N.B. judge to rule in June on constitutionality of federal bird act

J.D. Irving Ltd. will learn in June whether it must stand trial on charges of destroying Great Blue Heron nests under the federal Migratory Birds Convention Act.

J.D. Irving Ltd. will learn in June whether it must stand trial on charges of destroying Great Blue Heron nests under the federal Migratory Birds Convention Act.

New Brunswick Provincial Court Judge Patricia Cumming will rule on an application by Irving to strike down the act as unconstitutional because it is too vague, making compliance by logging companies impossible.

The forestry company is challenging the act after being charged with destroying the nests of several Great Blue Heron while building a logging road on its property near Cambridge Narrows in July 2006.

Federal prosecutor Paul Adams argued that the company's constitutional challenge doesn't make sense.

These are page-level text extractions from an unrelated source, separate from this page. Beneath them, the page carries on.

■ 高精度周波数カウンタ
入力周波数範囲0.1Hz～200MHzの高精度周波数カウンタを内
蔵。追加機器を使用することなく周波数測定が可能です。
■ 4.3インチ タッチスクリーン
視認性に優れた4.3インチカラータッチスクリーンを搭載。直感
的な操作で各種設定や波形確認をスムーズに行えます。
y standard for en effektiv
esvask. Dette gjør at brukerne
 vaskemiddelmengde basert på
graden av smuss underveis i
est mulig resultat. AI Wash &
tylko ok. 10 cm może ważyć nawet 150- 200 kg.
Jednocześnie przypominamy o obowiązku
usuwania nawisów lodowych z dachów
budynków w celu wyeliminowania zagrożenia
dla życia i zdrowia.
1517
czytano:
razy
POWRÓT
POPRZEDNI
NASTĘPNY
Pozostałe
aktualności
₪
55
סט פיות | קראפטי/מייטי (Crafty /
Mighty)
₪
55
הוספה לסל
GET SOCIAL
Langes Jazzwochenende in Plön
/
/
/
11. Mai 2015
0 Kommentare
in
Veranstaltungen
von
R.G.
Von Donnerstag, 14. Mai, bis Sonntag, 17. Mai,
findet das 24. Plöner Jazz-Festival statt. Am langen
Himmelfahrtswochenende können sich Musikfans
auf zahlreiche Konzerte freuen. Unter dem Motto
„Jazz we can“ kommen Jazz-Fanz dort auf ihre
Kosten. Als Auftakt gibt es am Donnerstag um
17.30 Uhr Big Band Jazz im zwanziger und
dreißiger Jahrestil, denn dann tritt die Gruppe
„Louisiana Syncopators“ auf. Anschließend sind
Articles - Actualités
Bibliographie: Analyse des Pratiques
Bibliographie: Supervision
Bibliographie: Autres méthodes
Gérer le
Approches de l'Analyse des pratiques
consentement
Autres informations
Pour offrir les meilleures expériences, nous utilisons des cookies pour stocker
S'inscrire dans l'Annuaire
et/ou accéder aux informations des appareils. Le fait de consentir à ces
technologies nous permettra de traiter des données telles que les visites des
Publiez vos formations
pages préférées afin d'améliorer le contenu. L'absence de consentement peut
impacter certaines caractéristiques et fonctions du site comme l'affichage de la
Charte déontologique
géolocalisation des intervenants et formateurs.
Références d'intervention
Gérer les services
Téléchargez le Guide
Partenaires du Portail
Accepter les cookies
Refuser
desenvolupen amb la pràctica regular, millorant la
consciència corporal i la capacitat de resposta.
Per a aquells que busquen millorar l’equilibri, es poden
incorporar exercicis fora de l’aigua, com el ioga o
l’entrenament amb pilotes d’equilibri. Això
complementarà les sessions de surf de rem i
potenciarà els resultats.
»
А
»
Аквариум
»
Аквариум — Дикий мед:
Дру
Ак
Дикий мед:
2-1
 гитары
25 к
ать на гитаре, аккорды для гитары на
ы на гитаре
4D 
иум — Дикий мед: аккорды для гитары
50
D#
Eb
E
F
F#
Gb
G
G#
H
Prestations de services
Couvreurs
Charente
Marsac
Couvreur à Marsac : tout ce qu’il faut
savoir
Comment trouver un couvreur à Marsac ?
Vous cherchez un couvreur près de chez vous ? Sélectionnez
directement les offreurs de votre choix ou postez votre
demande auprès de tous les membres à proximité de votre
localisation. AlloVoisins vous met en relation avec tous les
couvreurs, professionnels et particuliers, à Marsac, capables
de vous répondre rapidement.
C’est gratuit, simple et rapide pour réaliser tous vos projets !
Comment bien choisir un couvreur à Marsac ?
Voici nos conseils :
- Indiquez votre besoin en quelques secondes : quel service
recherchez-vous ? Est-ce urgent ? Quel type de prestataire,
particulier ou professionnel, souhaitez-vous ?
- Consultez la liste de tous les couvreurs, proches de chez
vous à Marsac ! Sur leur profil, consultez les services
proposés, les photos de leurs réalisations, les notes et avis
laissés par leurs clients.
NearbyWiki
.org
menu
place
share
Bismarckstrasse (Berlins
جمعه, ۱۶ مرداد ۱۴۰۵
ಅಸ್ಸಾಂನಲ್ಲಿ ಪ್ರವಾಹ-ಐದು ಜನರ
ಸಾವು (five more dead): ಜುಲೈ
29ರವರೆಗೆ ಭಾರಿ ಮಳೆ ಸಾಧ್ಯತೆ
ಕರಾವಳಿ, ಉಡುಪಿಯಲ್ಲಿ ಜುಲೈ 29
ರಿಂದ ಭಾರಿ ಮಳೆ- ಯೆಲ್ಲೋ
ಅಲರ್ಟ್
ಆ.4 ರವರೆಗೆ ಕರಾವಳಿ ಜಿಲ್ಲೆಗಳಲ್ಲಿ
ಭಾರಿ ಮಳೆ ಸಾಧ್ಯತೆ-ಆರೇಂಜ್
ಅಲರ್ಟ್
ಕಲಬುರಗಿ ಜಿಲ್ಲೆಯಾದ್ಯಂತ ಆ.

Irving lawyer Christopher Wayland maintained that the act was designed to cover hunting, not the destruction of bird nests during lawful forestry activities.

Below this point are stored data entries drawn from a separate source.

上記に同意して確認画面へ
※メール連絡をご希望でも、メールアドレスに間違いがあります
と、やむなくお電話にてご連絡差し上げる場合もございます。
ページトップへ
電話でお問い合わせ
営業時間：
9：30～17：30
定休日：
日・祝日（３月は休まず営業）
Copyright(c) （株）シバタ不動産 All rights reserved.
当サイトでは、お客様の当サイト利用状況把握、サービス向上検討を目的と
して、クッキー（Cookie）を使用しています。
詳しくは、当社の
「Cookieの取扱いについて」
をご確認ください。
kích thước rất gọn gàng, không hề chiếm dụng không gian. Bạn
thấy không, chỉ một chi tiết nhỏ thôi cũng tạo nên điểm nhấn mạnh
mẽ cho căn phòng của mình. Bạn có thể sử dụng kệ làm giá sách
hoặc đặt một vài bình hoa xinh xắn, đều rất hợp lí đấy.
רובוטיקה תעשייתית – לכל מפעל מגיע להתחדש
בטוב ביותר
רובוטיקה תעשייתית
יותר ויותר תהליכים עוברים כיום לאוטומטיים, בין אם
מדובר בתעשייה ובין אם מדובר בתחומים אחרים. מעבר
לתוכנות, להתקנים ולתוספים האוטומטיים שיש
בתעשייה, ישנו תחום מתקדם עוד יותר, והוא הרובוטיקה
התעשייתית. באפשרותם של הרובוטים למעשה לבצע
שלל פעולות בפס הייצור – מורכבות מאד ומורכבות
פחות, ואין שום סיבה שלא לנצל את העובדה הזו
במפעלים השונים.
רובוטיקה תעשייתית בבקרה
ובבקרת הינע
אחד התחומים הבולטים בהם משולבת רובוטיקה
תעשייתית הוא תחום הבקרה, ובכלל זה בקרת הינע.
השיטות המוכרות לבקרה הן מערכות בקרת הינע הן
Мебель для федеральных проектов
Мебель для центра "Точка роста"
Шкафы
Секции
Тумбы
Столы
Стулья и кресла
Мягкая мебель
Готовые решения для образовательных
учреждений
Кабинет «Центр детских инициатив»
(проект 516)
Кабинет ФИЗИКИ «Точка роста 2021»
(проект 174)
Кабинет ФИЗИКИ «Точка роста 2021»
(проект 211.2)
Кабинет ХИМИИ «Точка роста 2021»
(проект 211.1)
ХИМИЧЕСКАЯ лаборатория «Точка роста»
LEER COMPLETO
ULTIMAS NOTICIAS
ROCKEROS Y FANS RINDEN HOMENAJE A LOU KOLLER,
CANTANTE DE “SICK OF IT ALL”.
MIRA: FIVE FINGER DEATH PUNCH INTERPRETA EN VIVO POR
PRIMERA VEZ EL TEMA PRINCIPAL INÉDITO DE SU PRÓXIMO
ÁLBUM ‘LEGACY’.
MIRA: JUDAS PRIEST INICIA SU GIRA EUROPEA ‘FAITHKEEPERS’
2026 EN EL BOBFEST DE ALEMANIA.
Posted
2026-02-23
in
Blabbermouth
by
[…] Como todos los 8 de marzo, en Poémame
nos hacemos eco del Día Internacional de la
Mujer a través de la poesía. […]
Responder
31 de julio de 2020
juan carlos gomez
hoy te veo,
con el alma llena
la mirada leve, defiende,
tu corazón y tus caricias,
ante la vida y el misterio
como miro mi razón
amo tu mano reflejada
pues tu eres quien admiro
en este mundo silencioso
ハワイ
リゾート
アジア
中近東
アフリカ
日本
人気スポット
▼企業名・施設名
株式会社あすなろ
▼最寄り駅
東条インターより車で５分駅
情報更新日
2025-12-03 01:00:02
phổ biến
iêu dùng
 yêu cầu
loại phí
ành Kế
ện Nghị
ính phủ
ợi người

But, Adams said the law is clearly about more than hunting, since most of the species it protects are not game birds — citing the Great Blue Heron as an example.

The government position is that Parliament has the power to make regulations to conserve and protect migratory birds because they travel across provincial and national borders, Adams said.

He added that power can't be restricted as much as the J.D. Irving company would like.

Wayland argued the law is too broad and vague regarding nests.

Adams said it has to be broad so there is "room to manoeuvre" in order to cover as many bird species as possible.

He also argued that the law is clear: protecting nests is part of protecting migratory birds, and commercial forestry can't be allowed to destroy those nests.

During the hearing, Albert Koehl, a lawyer with Toronto-based ecojustice (formerly Sierra Legal Defence Fund), told the court that the law isn't tough enough and is rarely enforced.

"We know logging companies are worried about the provision because the provision, in our view, has always been quite clear. It says you can not destroy a migratory bird nest. But the federal government, in particular Canadian Wildlife Service, has not been taking action against logging companies," Koehl said Tuesday.

If the Migratory Birds Convention Act is upheld, a full trial on the charges will then begin.

In February 2007, a company lawyer entered not-guilty pleas on behalf of J.D Irving Ltd. and a foreman, and then filed court documents showing they would attempt to have the act itself declared unconstitutional.

The company closed the logging road in September 2006 after a Natural Resources conservation officer found six destroyed nests. It was later found that between 12 and 20 heron nests had been destroyed.